Asmr may not simply be there to make us relax more, or more relaxed. I agree that the scientific community busying itself with this sensation is in its infancy. This usually just means that there is still little known about a phenomenon, so that it is impossible to see how it relates to other phenomena.
For example, it may turn out that asmr has connections with psychical research, or the obstinate attempt to think clearly about the functionality of ESP, telepathy, precognition, psychokinesis, and the search for adequate methodology for it. There could be so little known about asmr that no variations, categories or ranges within asmr can yet be established, so as to distinguish qualitatively and quantitatively, between, for example, a soft and relaxing, tingling brain sensation to being in complete euphoric trance for hours.
When asmr set foot consciously in my life I was about ten years old and looking at someone making a tremendous effort to write a few words on paper. In my case, it seems to require unintentional tapping into a different person’s concentrated energy towards a highly particular, trivial activity to experience asmr, which makes it a social phenomenon close to telepathy.
When it occurred I have preferred to remain within asmr as long as possible. At the same time I never took steps to prolong its effect. Daily matters usually took over and pulled out of asmr, although I have let it interrupt library reading for an hour once. It involves lower, alpha frequency brain waves, while reading and being alert requires beta waves. I have found it hard to concentrate on the feeling so as to make it last longer.
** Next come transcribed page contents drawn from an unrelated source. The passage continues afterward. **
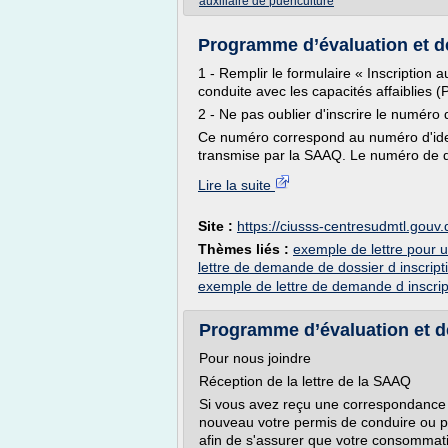
auxiliaire de puericulture
Programme d’évaluation et de
1 - Remplir le formulaire « Inscription
conduite avec les capacités affaiblies
2 - Ne pas oublier d'inscrire le numéro 
Ce numéro correspond au numéro d'identi
transmise par la SAAQ. Le numéro de d
Lire la suite
Site :
https://ciusss-centresudmtl.gouv.
Thèmes liés :
exemple de lettre pour 
lettre de demande de dossier d inscript
exemple de lettre de demande d inscrip
Programme d’évaluation et de
Pour nous joindre
Réception de la lettre de la SAAQ
Si vous avez reçu une correspondance 
nouveau votre permis de conduire ou po
afin de s'assurer que votre consommati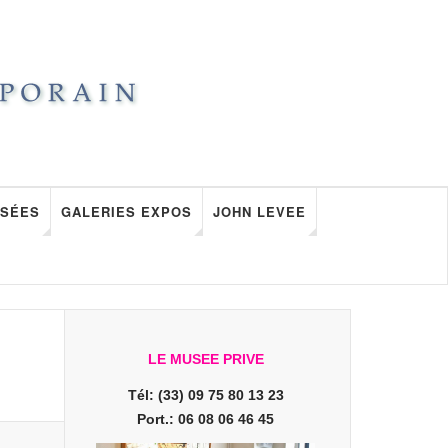
SÉES
GALERIES EXPOS
JOHN LEVEE
LE MUSEE PRIVE
Tél: (33) 09 75 80 13 23
Port.: 06 08 06 46 45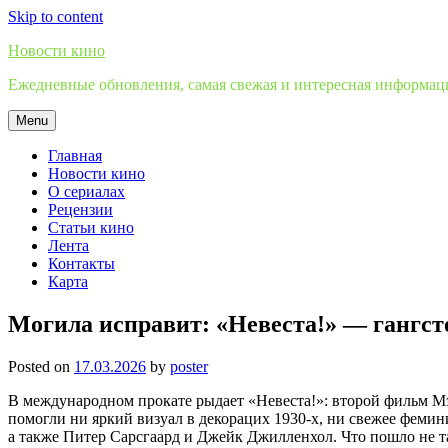
Skip to content
Новости кино
Ежедневные обновления, самая свежая и интересная информация
Menu
Главная
Новости кино
О сериалах
Рецензии
Статьи кино
Лента
Контакты
Карта
Могила исправит: «Невеста!» — гангст
Posted on
17.03.2026
by
poster
В международном прокате рыдает «Невеста!»: второй фильм Мэ
помогли ни яркий визуал в декорацих 1930-х, ни свежее фемини
а также Питер Сарсгаард и Джейк Джилленхол. Что пошло не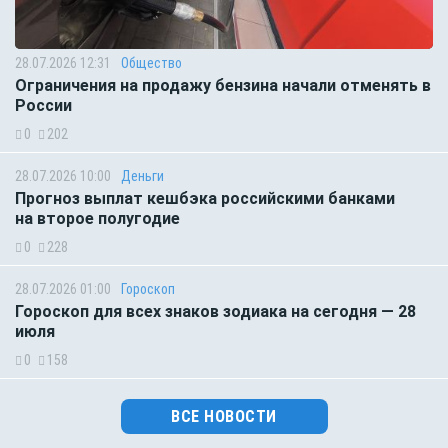
28.07.2026 12:31
Общество
Ограничения на продажу бензина начали отменять в
России
0
202
28.07.2026 10:00
Деньги
Прогноз выплат кешбэка российскими банками
на второе полугодие
0
228
28.07.2026 01:00
Гороскоп
Гороскоп для всех знаков зодиака на сегодня — 28
июля
0
158
ВСЕ НОВОСТИ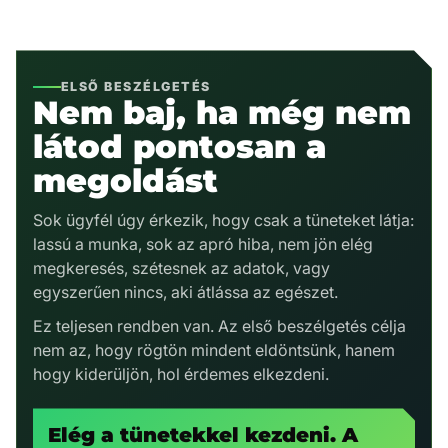
ELSŐ BESZÉLGETÉS
Nem baj, ha még nem
látod pontosan a
megoldást
Sok ügyfél úgy érkezik, hogy csak a tüneteket látja:
lassú a munka, sok az apró hiba, nem jön elég
megkeresés, szétesnek az adatok, vagy
egyszerűen nincs, aki átlássa az egészet.
Ez teljesen rendben van. Az első beszélgetés célja
nem az, hogy rögtön mindent eldöntsünk, hanem
hogy kiderüljön, hol érdemes elkezdeni.
Elég a tünetekkel kezdeni. A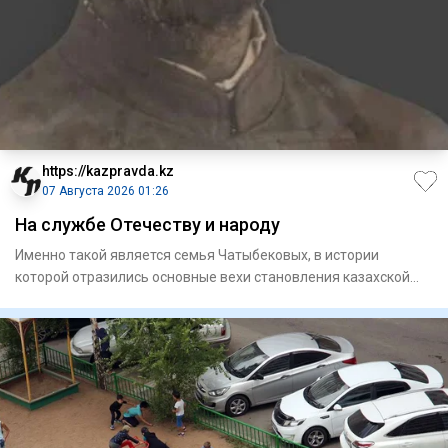
https://kazpravda.kz
07 Августа 2026 01:26
На службе Отечеству и народу
Именно такой является семья Чатыбековых, в истории
которой отразились основные вехи становления казахской
интеллигенци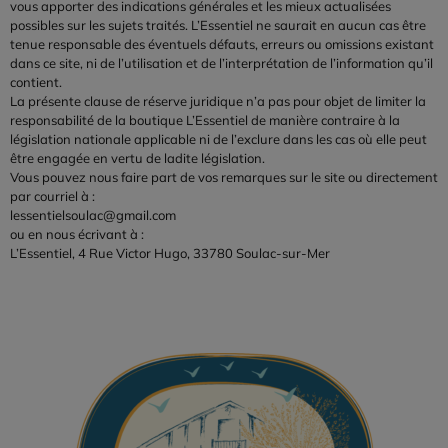
vous apporter des indications générales et les mieux actualisées
possibles sur les sujets traités. L’Essentiel ne saurait en aucun cas être
tenue responsable des éventuels défauts, erreurs ou omissions existant
dans ce site, ni de l’utilisation et de l’interprétation de l’information qu’il
contient.
La présente clause de réserve juridique n’a pas pour objet de limiter la
responsabilité de la boutique L’Essentiel de manière contraire à la
législation nationale applicable ni de l’exclure dans les cas où elle peut
être engagée en vertu de ladite législation.
Vous pouvez nous faire part de vos remarques sur le site ou directement
par courriel à :
lessentielsoulac@gmail.com
ou en nous écrivant à :
L’Essentiel, 4 Rue Victor Hugo, 33780 Soulac-sur-Mer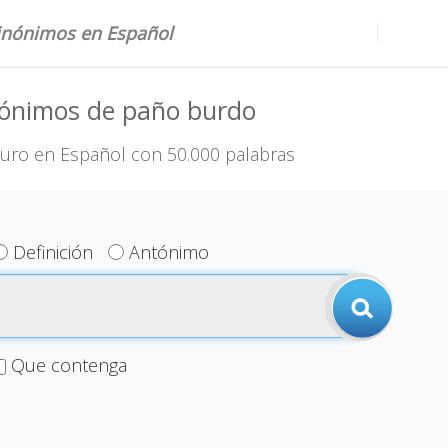
sinónimos en Español
nónimos de paño burdo
uro en Español con 50.000 palabras
Definición
Antónimo
Que contenga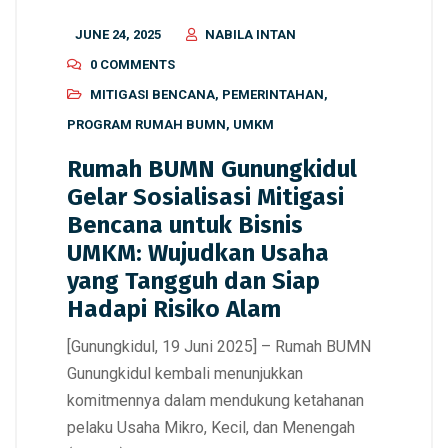
JUNE 24, 2025
NABILA INTAN
0 COMMENTS
MITIGASI BENCANA
,
PEMERINTAHAN
,
PROGRAM RUMAH BUMN
,
UMKM
Rumah BUMN Gunungkidul
Gelar Sosialisasi Mitigasi
Bencana untuk Bisnis
UMKM: Wujudkan Usaha
yang Tangguh dan Siap
Hadapi Risiko Alam
[Gunungkidul, 19 Juni 2025] – Rumah BUMN
Gunungkidul kembali menunjukkan
komitmennya dalam mendukung ketahanan
pelaku Usaha Mikro, Kecil, dan Menengah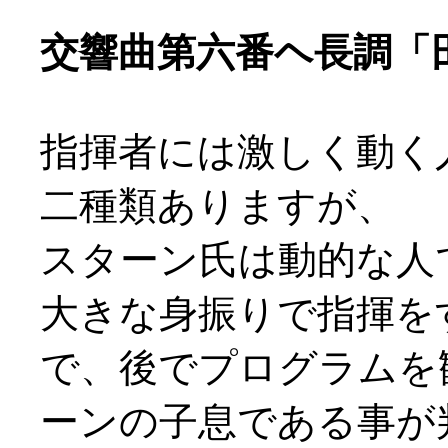
交響曲第六番ヘ長調「田園
指揮者には激しく動く
二種類ありますが、
スターン氏は動的な人でし
大きな身振りで指揮を
で、後でプログラムを
ーンの子息である事が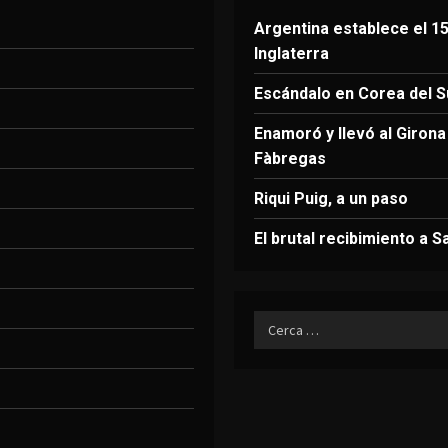
Argentina establece el 15
Inglaterra
Escándalo en Corea del Su
Enamoró y llevó al Giron
Fàbregas
Riqui Puig, a un paso
El brutal recibimiento a S
Ricerca
per: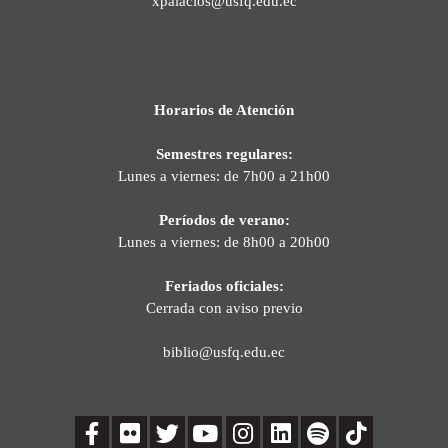
xpalacios@usfq.edu.ec
Horarios de Atención
Semestres regulares:
Lunes a viernes: de 7h00 a 21h00
Períodos de verano:
Lunes a viernes: de 8h00 a 20h00
Feriados oficiales:
Cerrada con aviso previo
biblio@usfq.edu.ec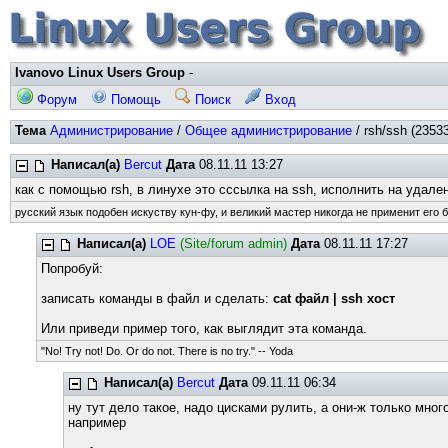
Ivanovo Linux Users Group
-
Форум
Помощь
Поиск
Вход
Тема
Администрирование
/
Общее администрирование
/ rsh/ssh (2353
Написал(а)
Bercut
Дата
08.11.11 13:27
как с помощью rsh, в линухе это сссылка на ssh, исполнить на удал
русский язык подобен искуству кун-фу, и великий мастер никогда не применит его б
Написал(а)
LOE
(Site/forum admin)
Дата
08.11.11 17:27
Попробуй:
записать команды в файл и сделать:
cat файл | ssh хост
Или приведи пример того, как выглядит эта команда.
"No! Try not! Do. Or do not. There is no try." -- Yoda
Написал(а)
Bercut
Дата
09.11.11 06:34
ну тут дело такое, надо цисками рулить, а они-ж только мно
например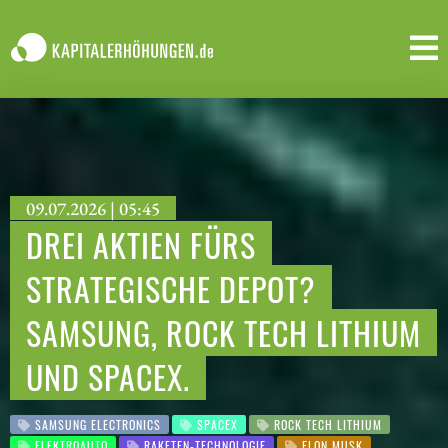
09.07.2026 | 05:45
DREI AKTIEN FÜRS
STRATEGISCHE DEPOT?
SAMSUNG, ROCK TECH LITHIUM
UND SPACEX.
SAMSUNG ELECTRONICS
SPACEX
ROCK TECH LITHIUM
ELEKTROAUTO
RAKETEN-TECHNOLOGIE
ELON MUSK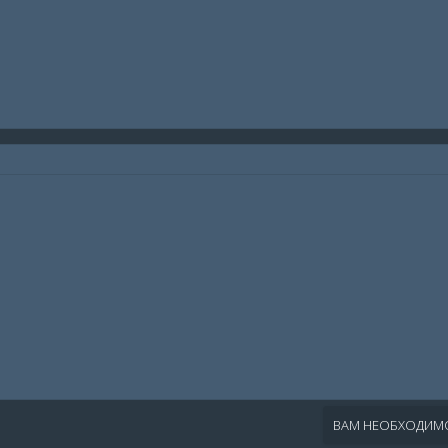
ВАМ НЕОБХОДИМО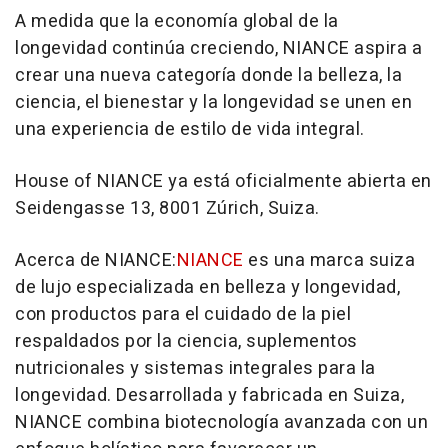
A medida que la economía global de la
longevidad continúa creciendo, NIANCE aspira a
crear una nueva categoría donde la belleza, la
ciencia, el bienestar y la longevidad se unen en
una experiencia de estilo de vida integral.
House of NIANCE ya está oficialmente abierta en
Seidengasse 13, 8001 Zúrich, Suiza.
Acerca de NIANCE:
NIANCE
es una marca suiza
de lujo especializada en belleza y longevidad,
con productos para el cuidado de la piel
respaldados por la ciencia, suplementos
nutricionales y sistemas integrales para la
longevidad. Desarrollada y fabricada en Suiza,
NIANCE combina biotecnología avanzada con un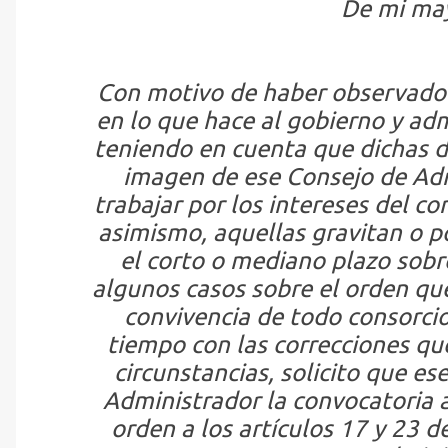
De mi may
Con motivo de haber observado d
en lo que hace al gobierno y adm
teniendo en cuenta que dichas de
imagen de ese Consejo de Adm
trabajar por los intereses del co
asimismo, aquellas gravitan o p
el corto o mediano plazo sobr
algunos casos sobre el orden qu
convivencia de todo consorcio;
tiempo con las correcciones que
circunstancias, solicito que es
Administrador la convocatoria 
orden a los artículos 17 y 23 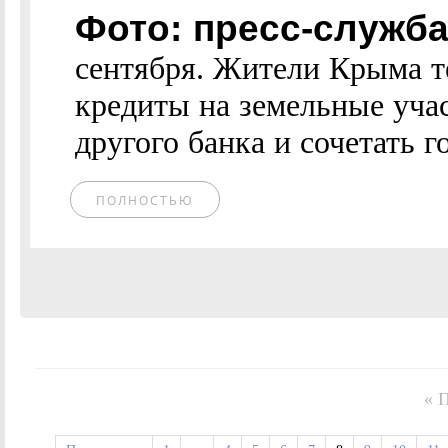
Фото: пресс-служб
сентября. Жители Крыма т
кредиты на земельные учас
другого банка и сочетать 
ПОЛНОСТЬЮ
« 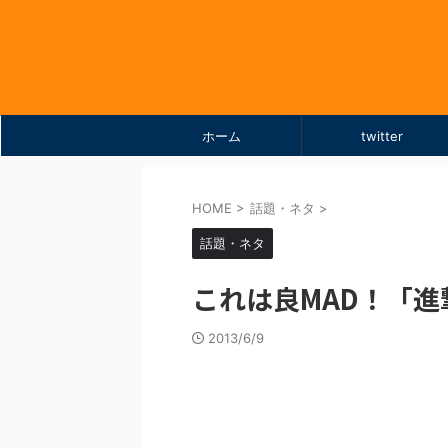
ホーム
twitter
HOME
>
話題・ネタ
>
話題・ネタ
これは良MAD！「進
2013/6/9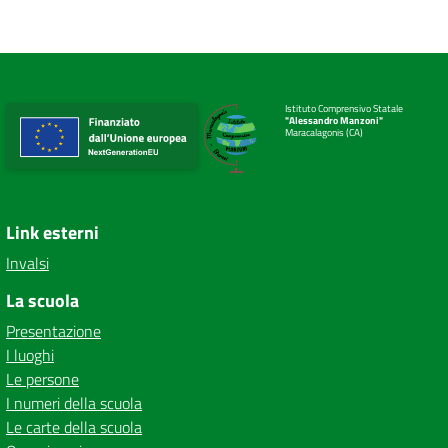
Istituto Comprensivo Statale
"Alessandro Manzoni"
Maracalagonis (CA)
Link esterni
Invalsi
La scuola
Presentazione
I luoghi
Le persone
I numeri della scuola
Le carte della scuola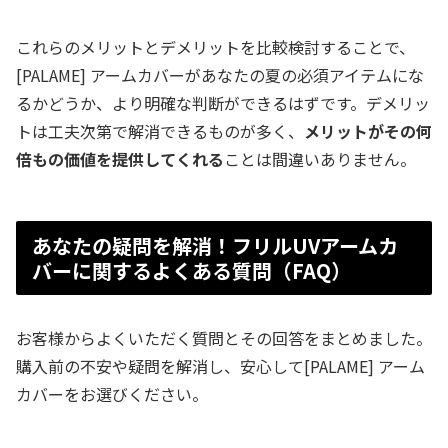
これらのメリットとデメリットを比較検討することで、
[PALAME] アームカバーがあなたの夏の必須アイテムにな
るかどうか、より明確な判断ができるはずです。デメリッ
トは工夫次第で解消できるものが多く、
メリットがその何
倍もの価値を提供してくれる
ことは間違いありません。
あなたの疑問を解消！フリルUVアームカ
バーに関するよくある質問（FAQ）
お客様からよくいただく質問とその回答をまとめました。
購入前の不安や疑問を解消し、安心して[PALAME] アーム
カバーをお選びください。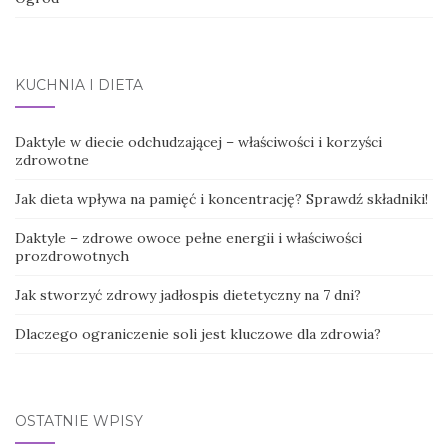
KUCHNIA I DIETA
Daktyle w diecie odchudzającej – właściwości i korzyści
zdrowotne
Jak dieta wpływa na pamięć i koncentrację? Sprawdź składniki!
Daktyle – zdrowe owoce pełne energii i właściwości
prozdrowotnych
Jak stworzyć zdrowy jadłospis dietetyczny na 7 dni?
Dlaczego ograniczenie soli jest kluczowe dla zdrowia?
OSTATNIE WPISY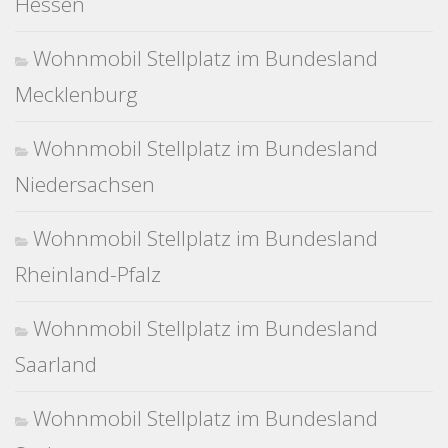
Hessen
Wohnmobil Stellplatz im Bundesland
Mecklenburg
Wohnmobil Stellplatz im Bundesland
Niedersachsen
Wohnmobil Stellplatz im Bundesland
Rheinland-Pfalz
Wohnmobil Stellplatz im Bundesland
Saarland
Wohnmobil Stellplatz im Bundesland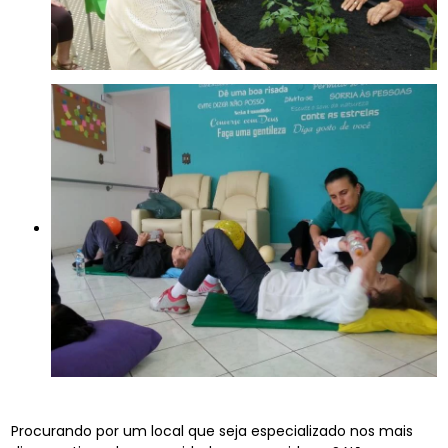
Procurando por um local que seja especializado nos mais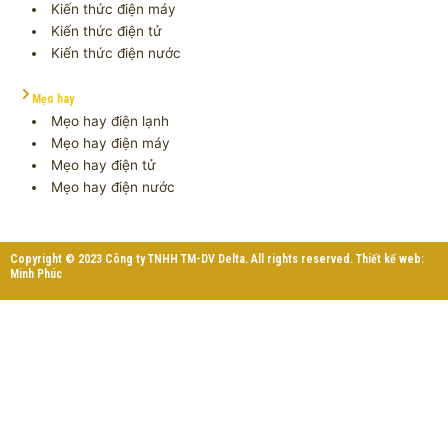
Kiến thức điện máy
Kiến thức điện tử
Kiến thức điện nước
Mẹo hay
Mẹo hay điện lạnh
Mẹo hay điện máy
Mẹo hay điện tử
Mẹo hay điện nước
Copyright © 2023 Công ty TNHH TM-DV Delta. All rights reserved. Thiết kế web:
Minh Phúc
The purpose of asmr may well lie in sensitizing our brain to other-worldly phenomena. In my experience, to develop a sensitivity for asmr and other sensation, it takes a child with a typical perception of the world. A child who is often tired from being overwhelmed with life’s impressions, that frequently allows for daydreaming interludes, that has a vast curiosity for answers to both big and weird questions, and that has been stimulated in an contributive, triggering manner by television and video-based media. I’m inclined to say by non-thought inducing or non-strategy games, and rather by racing and being-in-the-flow games. Asmr therefore does not seem to happen to the alert, rational and pre-scientific mind, and does not contribute to children becoming part of the scientific community 2014, which still largely extends the Enlightenment era of soft positivism.
Since asmr may have purposes that far exceed the current goals and directions of the scientific institutions, we may not want to have too much focus for what science in the traditional sense has in store for asmr. It is fine to make use of this apparatus to make the phenomenon known to the manifold. But research, in my view, may benefit from an unorthodox, perhaps phenomenological, qualitative approach to asmr, rather than, for example, a neurophysiological, qualitative one. It has become clear from psychical research that tracing the nature of ESP requires the personal, idiosyncratic (non-nomothetic) approach, involving the very personal, emotional situatedness within particular life circumstances, such as a forgotten short-lived but intense love affair. If we can find ways in which asmr-experiences can be seen as guides or entrance ways to more rewarding ESP insights, the purpose of asmr may reach far beyond simple relaxation.